If you haven't received an update on your internship and are curious about the status of your position, get in touch with your institution's career services center, which likely maintains resources to help students in this very situation.
For example, the University of Virginia Career Center provides a collection of templates for communicating with employers during COVID-19. With these resources, you can learn how to ask about your internship status and how to request alternative options.
On a similar note, Wake Forest University's Office of Personal and Career Development offers suggestions on what to do if your internship gets canceled, as well as recommendations for how to respond to a rescinded offer.
Plan Out Your Career Goals
No matter where you are in your educational journey, career and employment goals were likely your biggest motivation for going to college.
The BestColleges 2020 Online Education Trends Report found that 77% of online students had these goals in mind when they enrolled. And yet, career counselor Dr.
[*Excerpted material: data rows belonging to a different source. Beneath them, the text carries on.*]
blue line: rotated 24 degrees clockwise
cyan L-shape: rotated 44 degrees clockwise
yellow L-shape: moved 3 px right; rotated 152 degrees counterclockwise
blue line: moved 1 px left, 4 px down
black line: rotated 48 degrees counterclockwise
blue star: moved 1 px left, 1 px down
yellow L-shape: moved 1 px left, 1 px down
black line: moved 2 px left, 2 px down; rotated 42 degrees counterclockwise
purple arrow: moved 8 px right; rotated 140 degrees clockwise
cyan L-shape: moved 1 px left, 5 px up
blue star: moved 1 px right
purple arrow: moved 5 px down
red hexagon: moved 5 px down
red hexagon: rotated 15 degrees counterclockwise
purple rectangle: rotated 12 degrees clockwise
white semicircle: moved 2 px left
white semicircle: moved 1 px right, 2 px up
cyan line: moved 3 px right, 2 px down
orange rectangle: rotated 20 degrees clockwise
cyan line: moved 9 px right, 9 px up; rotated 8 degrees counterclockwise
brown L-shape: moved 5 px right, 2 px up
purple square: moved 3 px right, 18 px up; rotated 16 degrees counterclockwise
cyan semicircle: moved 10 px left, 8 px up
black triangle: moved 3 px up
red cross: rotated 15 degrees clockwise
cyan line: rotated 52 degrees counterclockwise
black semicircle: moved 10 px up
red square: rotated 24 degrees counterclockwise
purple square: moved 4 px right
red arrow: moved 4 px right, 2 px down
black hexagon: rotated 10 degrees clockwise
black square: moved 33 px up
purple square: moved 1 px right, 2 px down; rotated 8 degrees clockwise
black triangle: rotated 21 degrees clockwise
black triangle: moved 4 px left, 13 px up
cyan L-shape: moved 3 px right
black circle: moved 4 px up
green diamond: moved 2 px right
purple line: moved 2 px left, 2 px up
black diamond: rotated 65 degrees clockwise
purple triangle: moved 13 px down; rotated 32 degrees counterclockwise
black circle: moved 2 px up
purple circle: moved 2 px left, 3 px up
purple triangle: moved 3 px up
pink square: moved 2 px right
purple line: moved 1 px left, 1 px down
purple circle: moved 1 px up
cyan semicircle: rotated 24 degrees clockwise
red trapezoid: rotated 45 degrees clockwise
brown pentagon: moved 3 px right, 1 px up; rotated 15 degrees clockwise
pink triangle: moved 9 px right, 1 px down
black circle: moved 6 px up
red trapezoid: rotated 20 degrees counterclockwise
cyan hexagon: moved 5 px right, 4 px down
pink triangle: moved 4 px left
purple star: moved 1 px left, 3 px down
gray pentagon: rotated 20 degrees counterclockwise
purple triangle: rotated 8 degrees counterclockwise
Yesel Yoon shares that "students wait too long to take advantage of [the] great services at their colleges."
Even if you don't have an internship lined up or your placement was canceled, you can still continue your career planning over the summer.
Even if you don't have an internship lined up or your placement was canceled, you can still continue your career planning over the summer. Mathews suggests that students "take a summer course, volunteer in a safe environment, launch a business or community service project to help a specific population, or take a free or low-cost professional development class."
She added that students can also use this time to "gain a clear understanding of how [their] industry is doing during the pandemic. Some companies are hiring and others are not."
As with the transition of on-campus classes to fully online options, the move of support services to virtual delivery will take some time. But you don't need to wait to get the assistance you need. Mathews reminds us that college career centers will stay open throughout the summer.
The best step you can take right now is to reach out to the counselors and advisors serving your school to let them know your priorities. These professionals are there to connect you to all available options, and your input is critical in helping them shape what comes next.